Parlons d'abord des points positifs : formellement, c'est très beau, Michael Mann qui n'avait pas tourné pour le cinéma depuis 9 ans n'a rien perdu. La photo est magnifique, elle m'a souvent rappelé Fincher, ce qui est assez logique vu que c'est le directeur de photographie de ce bon David qui est à la manœuvre. La reconstitution de l'Italie des années 50 est impeccable, on voit à l'écran le budget de plus de 100 millions de dollars. Les séquences de courses sont très réussies, la sensation de vitesse est vraiment bien rendue et l'on ressent le danger qui plane au dessus des pilotes à chaque instant.
Au niveau du casting, les acteurs, Adam Driver et Pénélope Cruz en tête sont tous excellents mais mais mais...Ayant vu le film en VO, j'avoue avoir eu du mal avec le choix de Mann de diriger ses acteurs en langue anglaise en leur faisant insister sur un fort accent italien. Voir Enzo Ferrari parler avec sa femme en anglais avec des intonations typiquement Italiennes, ça m'a sorti du film parfois. Mais ce n'est pas ce qui m'a dérangé le plus.
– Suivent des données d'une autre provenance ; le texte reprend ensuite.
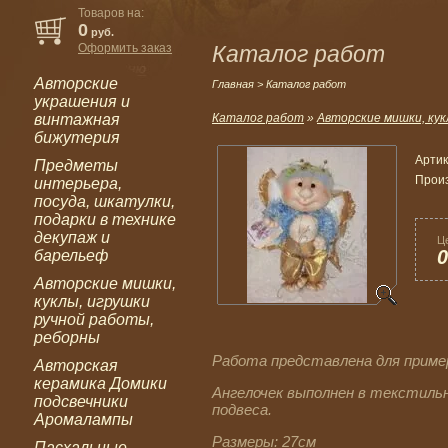
Товаров на:
0
руб.
Оформить заказ
Каталог работ
Авторские
Главная
> Каталог работ
украшения и
винтажная
Каталог работ
»
Авторские мишки, кук
бижутерия
Артик
Предметы
Прои
интерьера,
посуда, шкатулки,
подарки в технике
декупаж и
Ц
0
барельеф
Авторские мишки,
куклы, игрушки
ручной работы,
реборны
Работа представлена для приме
Авторская
керамика Домики
Ангелочек выполнен в текстиль
подсвечники
подвеса.
Аромалампы
Размеры: 27см
Пасхальные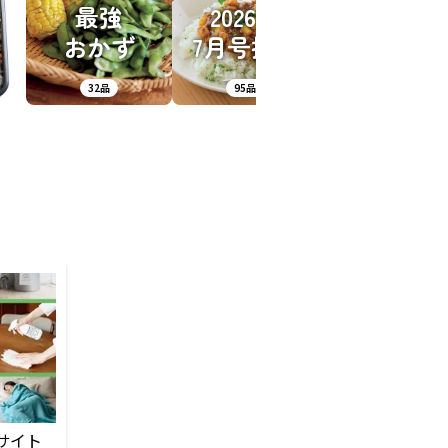
ル
最強
2026年
当
おかず
7月号掲載
32品
95品
サイト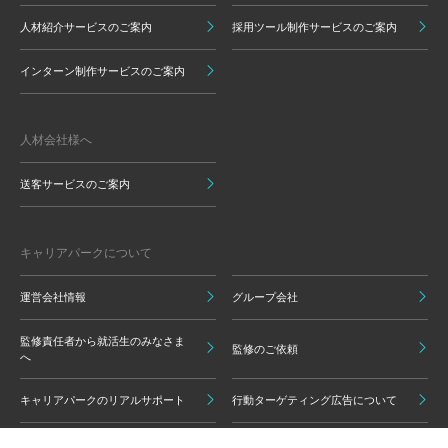
人材紹介サービスのご案内
採用ツール制作サービスのご案内
インターン制作サービスのご案内
人材会社様へ
送客サービスのご案内
キャリアパークについて
運営会社情報
グループ会社
監修責任者から就活生のみなさま
監修のご依頼
へ
キャリアパークのリアルサポート
行動ターゲティング広告について
プライバシーポリシー
ご利用いただく上での注意点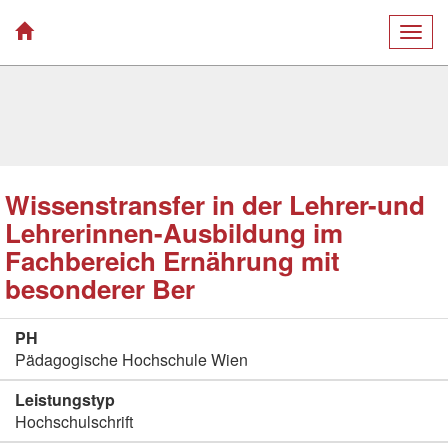
Togg
navig
Wissenstransfer in der Lehrer-und
Lehrerinnen-Ausbildung im
Fachbereich Ernährung mit
besonderer Ber
PH
Pädagogische Hochschule Wien
Leistungstyp
Hochschulschrift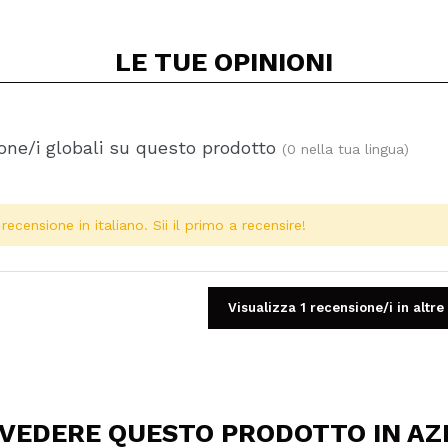
LE TUE
OPINIONI
one/i globali su questo prodotto
(0 nella tua lingua)
ecensione in italiano. Sii il primo a recensire!
Visualizza 1 recensione/i in altre
 VEDERE QUESTO PRODOTTO IN AZ
Condividi un video o una foto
Non, pour moi le principal problème est que le film a le cul entre deux chaises, on oscille en permanence entre la vie professionnelle d'Enzo et sa vie privée. Si je comprends bien qu'il faille aborder la vie perso de Ferrari, surtout qu'elle a de l'influence sur l'entreprise en elle même, pour moi cette partie prend trop de place dans le long métrage. Je suis sans doute primaire mais j'étais là principalement pour voir des bagnoles rouges qui vont vite, et pas une histoire de coeur entre la femme trahie et la maîtresse, je voulais un film de course et pas un vaudeville, j'en sors un peu frustré.
Ferrari est à mon sens un biopic qui va diviser, mais s'il n'est pas le chef d'oeuvre dont je rêvais, la reconstitution et les scènes de courses en font un film que tout amateur de bagnoles se doit de voir.